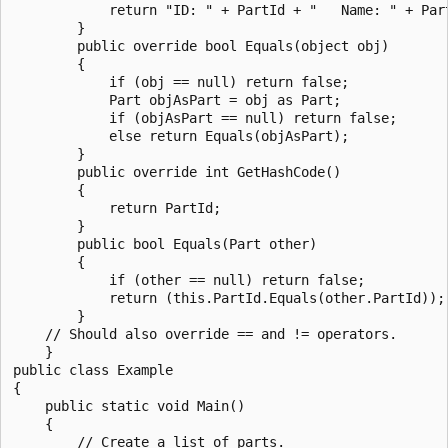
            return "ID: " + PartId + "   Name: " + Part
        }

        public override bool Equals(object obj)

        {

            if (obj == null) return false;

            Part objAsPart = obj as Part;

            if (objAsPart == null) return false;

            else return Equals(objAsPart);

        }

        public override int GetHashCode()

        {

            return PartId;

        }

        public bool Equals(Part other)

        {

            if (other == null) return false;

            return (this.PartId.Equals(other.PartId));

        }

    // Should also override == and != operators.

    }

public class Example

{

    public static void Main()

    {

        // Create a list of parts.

...

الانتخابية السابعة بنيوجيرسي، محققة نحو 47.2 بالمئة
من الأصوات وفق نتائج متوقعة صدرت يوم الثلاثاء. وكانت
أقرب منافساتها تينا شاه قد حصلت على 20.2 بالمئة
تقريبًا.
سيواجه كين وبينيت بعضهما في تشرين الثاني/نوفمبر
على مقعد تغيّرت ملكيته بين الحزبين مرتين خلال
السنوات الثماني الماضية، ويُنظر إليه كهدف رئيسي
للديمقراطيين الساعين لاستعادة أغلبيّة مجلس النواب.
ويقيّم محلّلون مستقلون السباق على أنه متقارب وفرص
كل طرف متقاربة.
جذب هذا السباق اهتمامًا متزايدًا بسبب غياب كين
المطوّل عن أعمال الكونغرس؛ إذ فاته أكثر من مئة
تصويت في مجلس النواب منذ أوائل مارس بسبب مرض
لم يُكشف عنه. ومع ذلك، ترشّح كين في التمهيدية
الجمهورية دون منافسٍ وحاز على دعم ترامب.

» **TASK REQUIREMENTS**
The lines to extract from the data above begin with the line containing "على مقعد تغيّرت ملكيته بين الحزبين مرتين خلال" and end with the line containing "الجمهورية دون منافسٍ وحاز على دعم ترامب.". Extract them exactly, including both.

» **RESULT OF THIS TASK**
على مقعد تغيّرت ملكيته بين الحزبين مرتين خلال
السنوات الثماني الماضية، ويُنظر إليه كهدف رئيسي
للديمقراطيين الساعين لاستعادة أغلبيّة مجلس النواب.
ويقيّم محلّلون مستقلون السباق على أنه متقارب وفرص
كل طرف متقاربة.
جذب هذا السباق اهتمامًا متزايدًا بسبب غياب كين
المطوّل عن أعمال الكونغرس؛ إذ فاته أكثر من مئة
تصويت في مجلس النواب منذ أوائل مارس بسبب مرض
لم يُكشف عنه. ومع ذلك، ترشّح كين في التمهيدية
الجمهورية دون منافسٍ وحاز على دعم ترامب.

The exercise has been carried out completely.